Un tal Alfredo murió, escuchó Salvatore Di Vita en Cinema Paradiso, filme dirigido por Giuseppe Tornatore y que ha ocupado las últimas entregas. Esta es la conclusión.
¿Quién es Alfredo?, le preguntó su novia. Pero él no respondió.
¿Quién era ese hombre que habitaba dentro de él y cuya muerte lo hizo regresar a Giancaldo, su pueblo natal, después de treinta años?
Era su padre, amigo y maestro, el hombre que fue siempre viejo, el proyeccionista del Cinema Paradiso.
Totó se inmiscuía en la cabina de proyección, fascinado por aquella máquina que catapultaba la luz y las sombras y que tejía historias.

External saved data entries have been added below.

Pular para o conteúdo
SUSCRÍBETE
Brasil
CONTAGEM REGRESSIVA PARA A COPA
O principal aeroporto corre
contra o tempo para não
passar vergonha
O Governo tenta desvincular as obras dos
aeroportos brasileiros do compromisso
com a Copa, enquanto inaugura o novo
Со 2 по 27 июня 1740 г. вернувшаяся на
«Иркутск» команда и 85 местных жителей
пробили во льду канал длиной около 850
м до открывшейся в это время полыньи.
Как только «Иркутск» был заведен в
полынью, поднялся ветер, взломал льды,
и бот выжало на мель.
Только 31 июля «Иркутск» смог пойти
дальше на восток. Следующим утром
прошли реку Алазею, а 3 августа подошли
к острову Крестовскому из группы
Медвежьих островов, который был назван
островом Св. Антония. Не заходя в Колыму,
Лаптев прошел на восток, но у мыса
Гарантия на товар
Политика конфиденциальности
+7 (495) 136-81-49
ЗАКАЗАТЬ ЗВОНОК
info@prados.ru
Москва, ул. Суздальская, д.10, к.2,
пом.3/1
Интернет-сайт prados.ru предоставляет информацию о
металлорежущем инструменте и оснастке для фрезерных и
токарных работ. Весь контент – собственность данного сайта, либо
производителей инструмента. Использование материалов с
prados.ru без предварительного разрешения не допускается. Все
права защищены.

Y Alfredo, como si el niño fuera una plaga, lo mantenía alejado del lugar.
Pero Totó insistía.
En una de las veces, el niño le pidió a Alfredo que le obsequiara los recortes que le había hecho a las películas.

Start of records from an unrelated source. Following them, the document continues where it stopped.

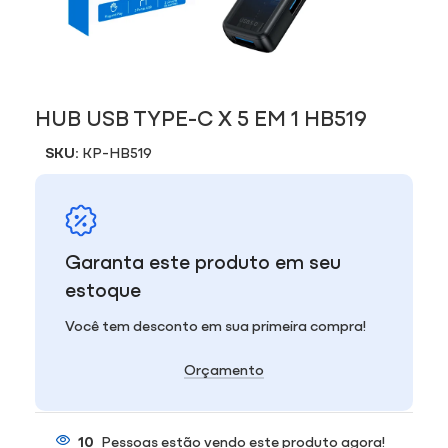
HUB USB TYPE-C X 5 EM 1 HB519
SKU:
KP-HB519
Garanta este produto em seu
estoque
Você tem desconto em sua primeira compra!
Orçamento
10
Pessoas estão vendo este produto agora!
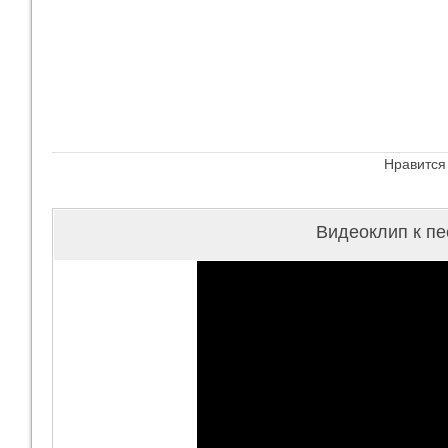
Нравится
Видеоклип к пе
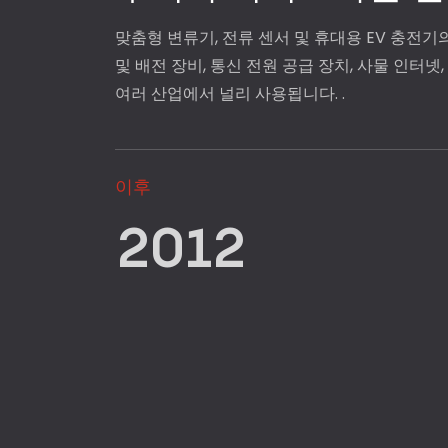
맞춤형 변류기, 전류 센서 및 휴대용 EV 충전기의
및 배전 장비, 통신 전원 공급 장치, 사물 인터넷
여러 산업에서 널리 사용됩니다. .
이후
2012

Se trataba de besos apasionados que el párroco había ordenado censurar de las películas.
Alfredo le dijo, para que el niño lo dejara en paz, que sí se los regalaba, pero que no se los podía llevar.
El tiempo pasó.
Alfredo le habló a Totó con la sabiduría de las películas, citando líneas de memoria y ofreciendo una educación única.
Juntos soñaron despiertos el sueño de otros, hasta que el joven Salvatore conoció el amor.

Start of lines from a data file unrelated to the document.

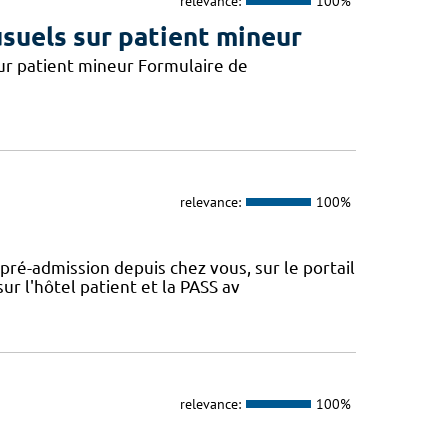
relevance:
100%
usuels sur patient mineur
 sur patient mineur Formulaire de
relevance:
100%
 pré-admission depuis chez vous, sur le portail
r l'hôtel patient et la PASS av
relevance:
100%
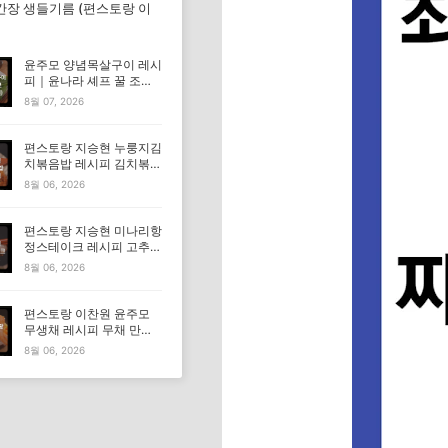
간장 생들기름 (편스토랑 이
윤주모 양념목살구이 레시
피｜윤나라 셰프 꿀 조선
간장 정보 (편스토랑 이찬
8월 07, 2026
원)
편스토랑 지승현 누룽지김
치볶음밥 레시피 김치볶음
밥 만드는법
8월 06, 2026
편스토랑 지승현 미나리항
정스테이크 레시피 고추장
마요소스 만드는법
8월 06, 2026
편스토랑 이찬원 윤주모
무생채 레시피 무채 만드
는법
8월 06, 2026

Y Alfredo nutrió su corazón.
Le contó de aquel soldado que había permanecido bajo la ventana de su dama por más de cien días y cien noches para que ella entendiera la hondura de su amor.
Salvatore imitó la hazaña del soldado hasta que ganó el corazón de Elena.
Pero había algo que preocupaba a Alfredo. Sabía que el amor se consumía en el fuego de su intensidad, dejando solamente cenizas.
Y en secreto intentó convencer a Elena para que dejara a Salvatore libre y pudiera alcanzar un destino distinto a la brevedad del fuego.
Con el corazón roto, Salvatore abandonó su tierra para transformarse en director, tal como Alfredo había deseado.
No obstante, Salvatore pagaría un precio muy alto: la añoranza a lo largo del tiempo por aquel instante fugaz de amor.
Pero ¿fue este el fin de esa relación entre maestro y pupilo? No.
Alfredo cumple la promesa que le hizo a Totó cuando era niño, en uno de los finales más hermosos de la cinematografía, y así le revela, a la manera de los dos, la permanencia del amor.
Vea usted mismo este final (o revisítelo), querido lector, que no quiero aquí revelar el contenido exacto.
¿Habría existido Salvatore Di Vita sin Alfredo? Yo creo que no, con todo y paradojas.
Le dio el amor y el desamor, la protección y el dolor, la realización y la añoranza. Quizá esa sea la labor de un padre.
Bendito sea Alfredo y todos los Alfredos que hay en nuestras vidas. Pues sin ellos, como Salvatore, no existiríamos tal cual.